Bug 119057

Summary:	can't reconstruct cluster from cluster.xml using shutil -s
Product:	[Retired] Red Hat Cluster Suite	Reporter:	Need Real Name <cjk>
Component:	clumanager	Assignee:	Lon Hohberger <lhh>
Status:	CLOSED WORKSFORME	QA Contact:
Severity:	high	Docs Contact:
Priority:	high
Version:	3	CC:	cluster-maint
Target Milestone:	---
Target Release:	---
Hardware:	i686
OS:	Linux
Whiteboard:
Fixed In Version:		Doc Type:	Bug Fix
Doc Text:		Story Points:	---
Clone Of:		Environment:
Last Closed:	2004-06-23 15:02:30 UTC	Type:	---
Regression:	---	Mount Type:	---
Documentation:	---	CRM:
Verified Versions:		Category:	---
oVirt Team:	---	RHEL 7.3 requirements from Atomic Host:
Cloudforms Team:	---	Target Upstream Version:
Embargoed:

Description Need Real Name 2004-03-24 15:58:13 UTC

From Bugzilla Helper:
User-Agent: Mozilla/4.0 (compatible; MSIE 6.0; Windows NT 5.0; 
H010818)

Description of problem:
After accidentally destroying the quorum data on a 4 node cluster, I 
cannot re-establish a cluster by issuing 'shutil -s /etc/cluster.xml'

Version-Release number of selected component (if applicable):
clumanager-1.2.9-1

How reproducible:
Always

Steps to Reproduce:
1. Shutdown clumanager on all nodes
2. kill the quorum paritions using 
         'dd if=/dev/zero of=/dev/sda1'
         'dd if=/dev/zero of=/dev/sda2'
3. issue 'shutil -i'
4. issue 'shutil -s /etc/cluster.xml'
5. start clumanager using 'service clumanager start'
6. Verify settings by issuing 'shutil -p /cluster/cluster.xml'
    

Actual Results:  Cluster does not obtain quorum

Expected Results:  Cluster should obtain quorum 

Additional info:

This is documented in the cluster manager documentation as a working 
solution for backing up cluster configurations. I have followed the 
directions and this does not seem to be working.

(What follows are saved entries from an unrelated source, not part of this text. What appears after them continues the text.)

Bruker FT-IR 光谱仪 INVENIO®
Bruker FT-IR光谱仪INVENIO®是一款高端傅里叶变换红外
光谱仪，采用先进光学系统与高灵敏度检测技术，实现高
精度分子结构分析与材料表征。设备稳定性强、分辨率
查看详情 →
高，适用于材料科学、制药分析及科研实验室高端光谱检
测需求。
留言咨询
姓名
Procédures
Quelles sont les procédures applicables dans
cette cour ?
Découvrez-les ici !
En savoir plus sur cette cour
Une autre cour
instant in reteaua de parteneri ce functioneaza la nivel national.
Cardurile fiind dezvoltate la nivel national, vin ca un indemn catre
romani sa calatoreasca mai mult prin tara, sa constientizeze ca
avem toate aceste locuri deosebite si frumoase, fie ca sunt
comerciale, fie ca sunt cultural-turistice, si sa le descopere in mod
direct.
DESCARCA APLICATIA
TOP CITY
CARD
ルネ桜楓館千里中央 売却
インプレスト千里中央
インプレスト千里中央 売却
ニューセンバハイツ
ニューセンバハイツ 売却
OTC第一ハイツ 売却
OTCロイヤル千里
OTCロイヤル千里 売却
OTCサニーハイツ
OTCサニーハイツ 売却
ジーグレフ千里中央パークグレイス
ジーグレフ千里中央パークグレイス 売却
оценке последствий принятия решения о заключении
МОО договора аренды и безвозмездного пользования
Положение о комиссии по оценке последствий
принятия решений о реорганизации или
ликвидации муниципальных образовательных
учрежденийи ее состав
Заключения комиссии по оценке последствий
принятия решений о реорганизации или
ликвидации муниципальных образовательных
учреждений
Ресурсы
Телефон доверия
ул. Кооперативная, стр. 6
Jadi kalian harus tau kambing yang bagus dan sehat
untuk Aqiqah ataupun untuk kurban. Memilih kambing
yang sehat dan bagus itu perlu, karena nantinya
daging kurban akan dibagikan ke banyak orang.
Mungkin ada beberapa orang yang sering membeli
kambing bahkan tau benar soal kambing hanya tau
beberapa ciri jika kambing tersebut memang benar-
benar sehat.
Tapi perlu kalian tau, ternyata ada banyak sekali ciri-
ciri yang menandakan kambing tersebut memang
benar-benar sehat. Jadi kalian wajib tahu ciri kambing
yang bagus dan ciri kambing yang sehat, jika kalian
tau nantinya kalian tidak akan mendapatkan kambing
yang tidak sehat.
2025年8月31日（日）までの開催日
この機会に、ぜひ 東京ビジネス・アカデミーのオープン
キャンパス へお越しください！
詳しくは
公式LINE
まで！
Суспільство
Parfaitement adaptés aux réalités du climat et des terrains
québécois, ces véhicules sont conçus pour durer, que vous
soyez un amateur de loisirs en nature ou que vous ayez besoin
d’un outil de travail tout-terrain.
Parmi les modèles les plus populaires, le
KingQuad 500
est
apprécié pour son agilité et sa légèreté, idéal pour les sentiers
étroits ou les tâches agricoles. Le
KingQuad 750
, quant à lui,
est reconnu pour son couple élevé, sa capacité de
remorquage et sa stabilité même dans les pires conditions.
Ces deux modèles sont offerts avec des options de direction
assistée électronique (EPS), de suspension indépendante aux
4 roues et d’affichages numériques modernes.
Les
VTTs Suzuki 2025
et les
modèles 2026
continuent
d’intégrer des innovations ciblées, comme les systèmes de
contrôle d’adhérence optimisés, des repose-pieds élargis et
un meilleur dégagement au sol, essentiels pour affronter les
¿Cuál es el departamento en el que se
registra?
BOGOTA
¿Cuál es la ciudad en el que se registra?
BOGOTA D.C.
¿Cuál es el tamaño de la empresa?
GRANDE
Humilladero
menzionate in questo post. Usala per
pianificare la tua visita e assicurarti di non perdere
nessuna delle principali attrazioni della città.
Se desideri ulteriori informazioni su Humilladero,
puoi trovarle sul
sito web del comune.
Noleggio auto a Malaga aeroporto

Comment 1 Lon Hohberger 2004-03-24 17:11:46 UTC

This works for me.

What does cluquorumd say (run: cluquorumd -f -d)?
After zeroing out the raw partitions, mine says this:

Header CRC32 mismatch; Exp: 0x00000000 Got: 0x190a55ad
diskLseekRawReadChecksum: bad check sum, part = 1 offset = 0 len = 512
Header CRC32 mismatch; Exp: 0x00000000 Got: 0x190a55ad
diskLseekRawReadChecksum: bad check sum, part = 0 offset = 0 len = 512
Header CRC32 mismatch; Exp: 0x00000000 Got: 0x190a55ad
diskLseekRawReadChecksum: bad check sum, part = 1 offset = 0 len = 512
diskRawReadShadow: checksums bad on both partitions
[3566] emerg: Not Starting Cluster Manager: Shared State Header
Unreadable: Success (run: shutil -i)

After initializing the partitions and storing the configuration:

[4382] warning: STONITH: No drivers configured for host 'blue'!
[4382] warning: STONITH: Data integrity may be compromised!
[4382] warning: STONITH: No drivers configured for host 'cyan'!
[4382] warning: STONITH: Data integrity may be compromised!
[4382] debug: Disk: Disk Interval 2, TKO 7 (14 sec)
[4382] info: DISK: My status: UP  Partner status: UP
[4382] debug: Starting disk status thread
[4382] debug: Cluster I/F: eth0 [10.140.1.187]
[4382] crit: Connection to membership daemon failed!
[4382] debug: Telling disk quorum thread to exit
[4382] crit: Unclean exit: Status -1

Don't worry about it complaining about the membership daemon (it can't
connect to it because it didn't spawn it; it never spawns other
daemons in debug mode)

If the quorum daemon can't validate the shared partitions, it won't
start at all.

You can also verify the existence of the cluster configuration in the
raw partitions with:

   shutil -d /cluster/config.xml

And verify the header:

   shutil -p /cluster/header

Comment 2 Need Real Name 2004-03-24 18:11:23 UTC

After zeroing out the Q partitions, I get similar output to what you
have above. I then run shutil -i, shutil -s /etc/cluster.xml, and run 
cluquorumd -f -d again, with similar output as what you have with the 
exception of this...

debug: IP tie-breaker in use, not starting disk thread.[2605] debug: 
Cluster I/F: eth0 [11.22.33.44]
where 11.22.33.44. is my ip address on eth0.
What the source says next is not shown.